From SABR member Bill Ryczek at The National Pastime Museum on January 13, 2014:
The first time I ever heard of Mel Stottlemyre was while vacationing with my family in Virginia during the summer of 1964 — long before every tidbit about minor leaguers like him could be accessed from a desk or from the palm of one’s hand. In 1964, what was happening in Richmond might as well have been happening on Mars.
The first thing that struck me about Stottlemyre was his unusual name, a long, four-syllable moniker that came at you not with Latin lyricism but with a Teutonic bang-bang-bang-bang. The second was that he appeared to be the best pitcher in the International League during a summer when the parent New York Yankees were locked in a tight pennant race and burdened with a staff of sore-armed pitchers.

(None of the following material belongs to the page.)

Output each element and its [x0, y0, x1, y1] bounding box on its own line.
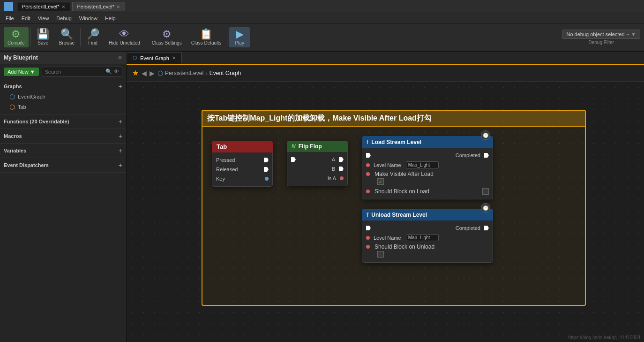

The fact that Stottlemyre was dominating the International League had come as a surprise to the Yankee brass, for he had not been a highly touted prospect. After he graduated from Yakima Valley Junior College, the Yankees signed him but did not have to give him a bonus, for no other teams were interested.
Stottlemyre did not have the type of blazing fastball that dazzled major league scouts; he relied on a sinker and excellent control. Mel pitched very well in Class A ball during his second professional season but in 1963, appearing both as a starter and reliever for Richmond, he was a mediocre 7-7 in 39 games.